Every record below is to be copied exactly, with its images omitted.

Top of Data supplied

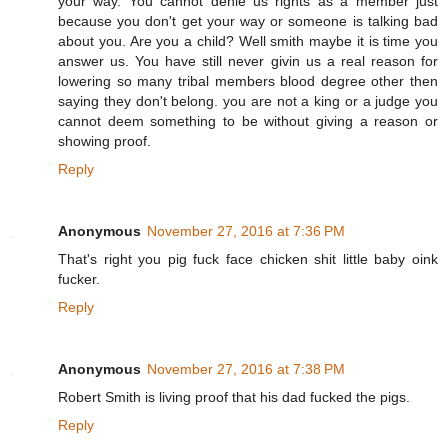
your way. You cannot denie us rights as a member just
because you don't get your way or someone is talking bad
about you. Are you a child? Well smith maybe it is time you
answer us. You have still never givin us a real reason for
lowering so many tribal members blood degree other then
saying they don't belong. you are not a king or a judge you
cannot deem something to be without giving a reason or
showing proof.
Reply
Anonymous
November 27, 2016 at 7:36 PM
That's right you pig fuck face chicken shit little baby oink
fucker.
Reply
Anonymous
November 27, 2016 at 7:38 PM
Robert Smith is living proof that his dad fucked the pigs.
Reply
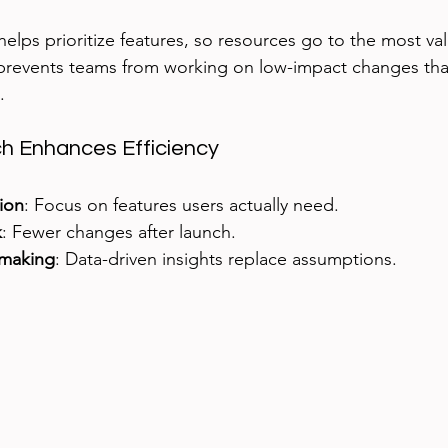
helps prioritize features, so resources go to the most va
prevents teams from working on low-impact changes tha
.
 Enhances Efficiency
tion
: Focus on features users actually need.
k
: Fewer changes after launch.
-making
: Data-driven insights replace assumptions.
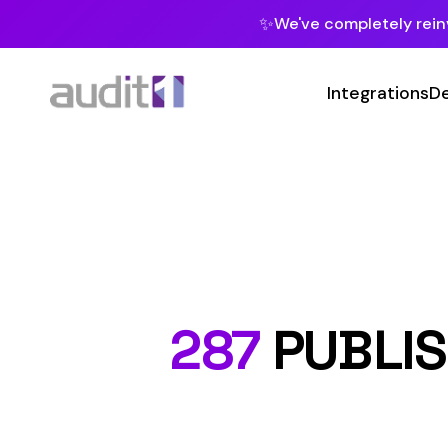
✨
We've completely reinvented our pla
Integrations
Developers
MC
Class Co
287
PUBLISHER 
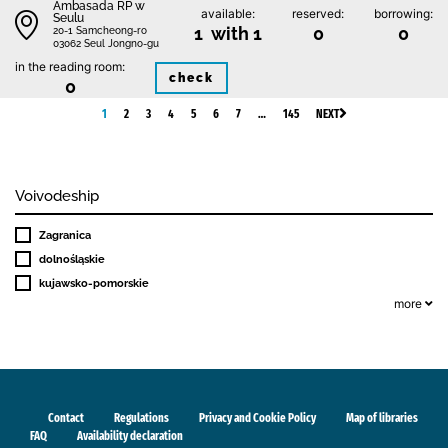
Ambasada RP w
available:
reserved:
borrowing:
Seulu
1 with 1
0
0
20-1 Samcheong-ro
03062 Seul Jongno-gu
in the reading room:
check
0
1
2
3
4
5
6
7
…
145
NEXT
Voivodeship
Zagranica
dolnośląskie
kujawsko-pomorskie
more
Contact
Regulations
Privacy and Cookie Policy
Map of libraries
FAQ
Availability declaration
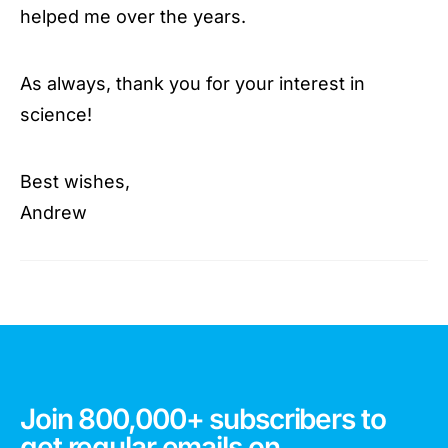
helped me over the years.
As always, thank you for your interest in
science!
Best wishes,
Andrew
Join 800,000+ subscribers to
get regular emails on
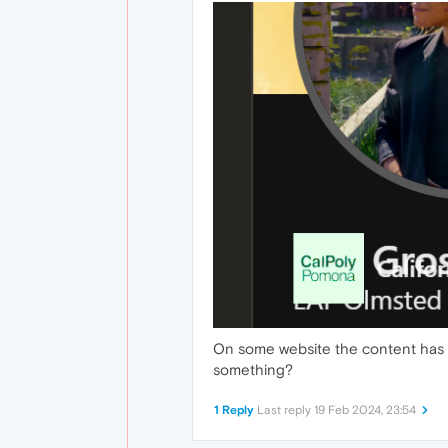
On some website the content has t
something?
1 Reply
Last reply
19 Feb 2024, 23:54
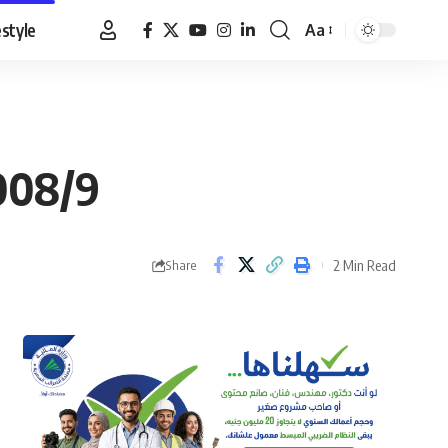
estyle
Aa
Font
Resizer
2008/9
2 Min Read
Share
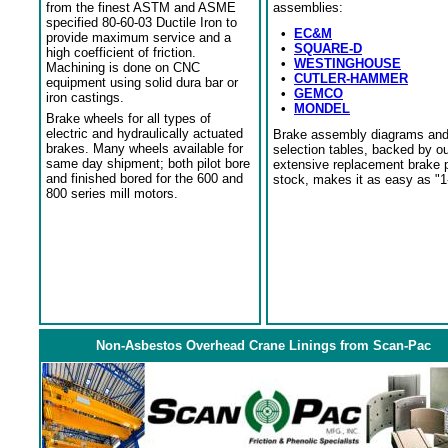
from the finest ASTM and ASME
assemblies:
specified 80-60-03 Ductile Iron to
•
EC&M
provide maximum service and a
•
SQUARE-D
high coefficient of friction.
•
WESTINGHOUSE
Machining is done on CNC
•
CUTLER-HAMMER
equipment using solid dura bar or
•
GEMCO
iron castings.
•
MONDEL
Brake wheels for all types of
electric and hydraulically actuated
Brake assembly diagrams an
brakes. Many wheels available for
selection tables, backed by o
same day shipment; both pilot bore
extensive replacement brake 
and finished bored for the 600 and
stock, makes it as easy as "1
800 series mill motors.
Non-Asbestos Overhead Crane Linings from Scan-Pac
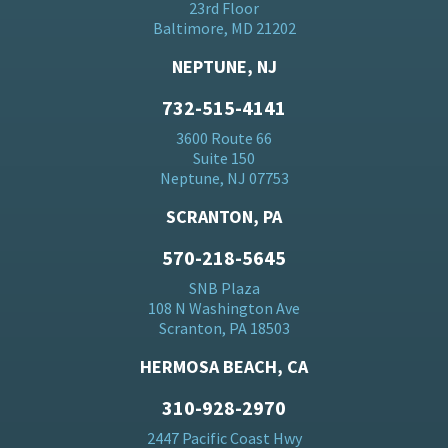
23rd Floor
Baltimore, MD 21202
NEPTUNE, NJ
732-515-4141
3600 Route 66
Suite 150
Neptune, NJ 07753
SCRANTON, PA
570-218-5645
SNB Plaza
108 N Washington Ave
Scranton, PA 18503
HERMOSA BEACH, CA
310-928-2970
2447 Pacific Coast Hwy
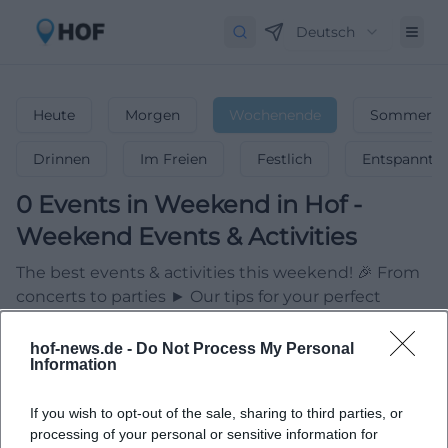
Deutsch
Heute
Morgen
Wochenende
Sommerfer
Drinnen
Im Freien
Festlich
Entspannt
0
Events in Weekend
in
Hof
-
Weekend Events & Activities
The best events & activities this weekend! 🎉 From
concerts to parties ► Our tips for your perfect
weekend.
hof-news.de -
Do Not Process My Personal
Information
If you wish to opt-out of the sale, sharing to third parties, or
processing of your personal or sensitive information for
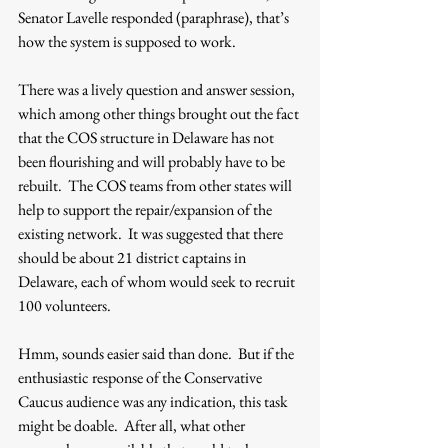
Senator Lavelle responded (paraphrase), that’s 
how the system is supposed to work. 
There was a lively question and answer session, 
which among other things brought out the fact 
that the COS structure in Delaware has not 
been flourishing and will probably have to be 
rebuilt.  The COS teams from other states will 
help to support the repair/expansion of the 
existing network.  It was suggested that there 
should be about 21 district captains in 
Delaware, each of whom would seek to recruit 
100 volunteers. 
Hmm, sounds easier said than done.  But if the 
enthusiastic response of the Conservative 
Caucus audience was any indication, this task 
might be doable.  After all, what other 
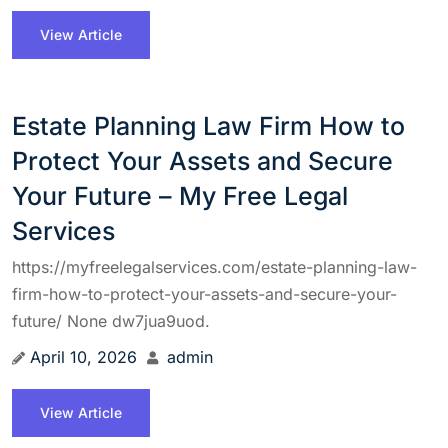
View Article
Estate Planning Law Firm How to
Protect Your Assets and Secure
Your Future – My Free Legal
Services
https://myfreelegalservices.com/estate-planning-law-
firm-how-to-protect-your-assets-and-secure-your-
future/ None dw7jua9uod.
April 10, 2026
admin
View Article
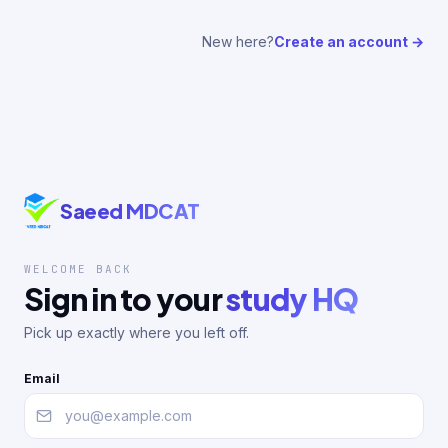
New here?
Create an account →
Saeed MDCAT
WELCOME BACK
Sign in to your
study HQ
Pick up exactly where you left off.
Email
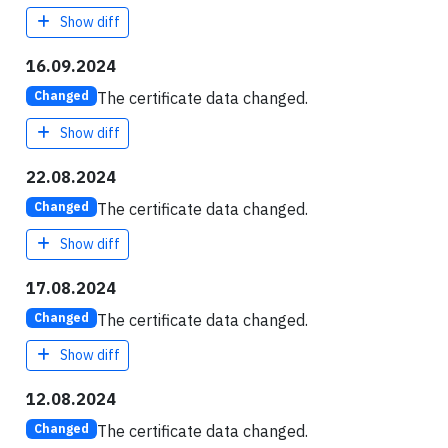
Show diff
16.09.2024
The certificate data changed.
Changed
Show diff
22.08.2024
The certificate data changed.
Changed
Show diff
17.08.2024
The certificate data changed.
Changed
Show diff
12.08.2024
The certificate data changed.
Changed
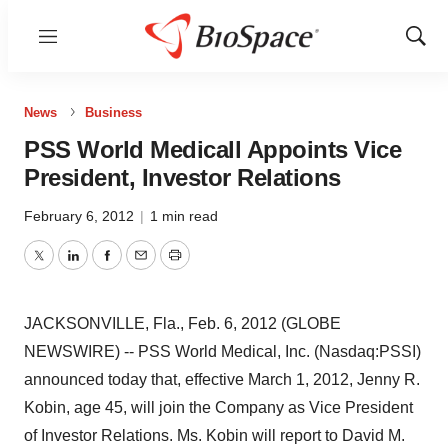
Menu
Show
Sear
News
Business
PSS World Medicall Appoints Vice
President, Investor Relations
February 6, 2012
|
1 min read
Twitter
LinkedIn
Facebook
Email
Print
JACKSONVILLE, Fla., Feb. 6, 2012 (GLOBE
NEWSWIRE) -- PSS World Medical, Inc. (Nasdaq:PSSI)
announced today that, effective March 1, 2012, Jenny R.
Kobin, age 45, will join the Company as Vice President
of Investor Relations. Ms. Kobin will report to David M.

Bottom of Data supplied

■ Task result ■
your way. You cannot denie us rights as a member just
because you don't get your way or someone is talking bad
about you. Are you a child? Well smith maybe it is time you
answer us. You have still never givin us a real reason for
lowering so many tribal members blood degree other then
saying they don't belong. you are not a king or a judge you
cannot deem something to be without giving a reason or
showing proof.
Reply
Anonymous
November 27, 2016 at 7:36 PM
That's right you pig fuck face chicken shit little baby oink
fucker.
Reply
Anonymous
November 27, 2016 at 7:38 PM
Robert Smith is living proof that his dad fucked the pigs.
Reply
helps prioritize features, so resources go to the most va
prevents teams from working on low-impact changes tha
.
 Enhances Efficiency
tion
: Focus on features users actually need.
k
: Fewer changes after launch.
-making
: Data-driven insights replace assumptions.
✨
We've completely reinvented our pla
Integrations
Developers
MC
Class Co
287
PUBLISHER 
Ambasada RP w
available:
reserved:
borrowing:
Seulu
1 with 1
0
0
20-1 Samcheong-ro
03062 Seul Jongno-gu
in the reading room:
check
0
1
2
3
4
5
6
7
…
145
NEXT
Voivodeship
Zagranica
dolnośląskie
kujawsko-pomorskie
more
Contact
Regulations
Privacy and Cookie Policy
Map of libraries
FAQ
Availability declaration
helped me over the years.
As always, thank you for your interest in
science!
Best wishes,
Andrew
Join 800,000+ subscribers to
get regular emails on
On some website the content has t
something?
1 Reply
Last reply
19 Feb 2024, 23:54
estyle
Aa
Font
Resizer
2008/9
2 Min Read
Share
from the finest ASTM and ASME
assemblies:
specified 80-60-03 Ductile Iron to
•
EC&M
provide maximum service and a
•
SQUARE-D
high coefficient of friction.
•
WESTINGHOUSE
Machining is done on CNC
•
CUTLER-HAMMER
equipment using solid dura bar or
•
GEMCO
iron castings.
•
MONDEL
Brake wheels for all types of
electric and hydraulically actuated
Brake assembly diagrams an
brakes. Many wheels available for
selection tables, backed by o
same day shipment; both pilot bore
extensive replacement brake 
and finished bored for the 600 and
stock, makes it as easy as "1
800 series mill motors.
Non-Asbestos Overhead Crane Linings from Scan-Pac
23rd Floor
Baltimore, MD 21202
NEPTUNE, NJ
732-515-4141
3600 Route 66
Suite 150
Neptune, NJ 07753
SCRANTON, PA
570-218-5645
SNB Plaza
108 N Washington Ave
Scranton, PA 18503
HERMOSA BEACH, CA
310-928-2970
2447 Pacific Coast Hwy
Deutsch
Heute
Morgen
Wochenende
Sommerfer
Drinnen
Im Freien
Festlich
Entspannt
0
Events in Weekend
in
Hof
-
Weekend Events & Activities
The best events & activities this weekend! 🎉 From
concerts to parties ► Our tips for your perfect
weekend.
hof-news.de -
Do Not Process My Personal
Information
If you wish to opt-out of the sale, sharing to third parties, or
processing of your personal or sensitive information for
Senator Lavelle responded (paraphrase), that’s 
how the system is supposed to work. 
There was a lively question and answer session, 
which among other things brought out the fact 
that the COS structure in Delaware has not 
been flourishing and will probably have to be 
rebuilt.  The COS teams from other states will 
help to support the repair/expansion of the 
existing network.  It was suggested that there 
should be about 21 district captains in 
Delaware, each of whom would seek to recruit 
100 volunteers. 
Hmm, sounds easier said than done.  But if the 
enthusiastic response of the Conservative 
Caucus audience was any indication, this task 
might be doable.  After all, what other 
View Article
Estate Planning Law Firm How to
Protect Your Assets and Secure
Your Future – My Free Legal
Services
https://myfreelegalservices.com/estate-planning-law-
firm-how-to-protect-your-assets-and-secure-your-
future/ None dw7jua9uod.
April 10, 2026
admin
View Article
New here?
Create an account →
Saeed MDCAT
WELCOME BACK
Sign in to your
study HQ
Pick up exactly where you left off.
Email
Show diff
16.09.2024
The certificate data changed.
Changed
Show diff
22.08.2024
The certificate data changed.
Changed
Show diff
17.08.2024
The certificate data changed.
Changed
Show diff
12.08.2024
The certificate data changed.
Changed
Menu
Show
Sear
News
Business
PSS World Medicall Appoints Vice
President, Investor Relations
February 6, 2012
|
1 min read
Twitter
LinkedIn
Facebook
Email
Print
JACKSONVILLE, Fla., Feb. 6, 2012 (GLOBE
NEWSWIRE) -- PSS World Medical, Inc. (Nasdaq:PSSI)
announced today that, effective March 1, 2012, Jenny R.
Kobin, age 45, will join the Company as Vice President
of Investor Relations. Ms. Kobin will report to David M.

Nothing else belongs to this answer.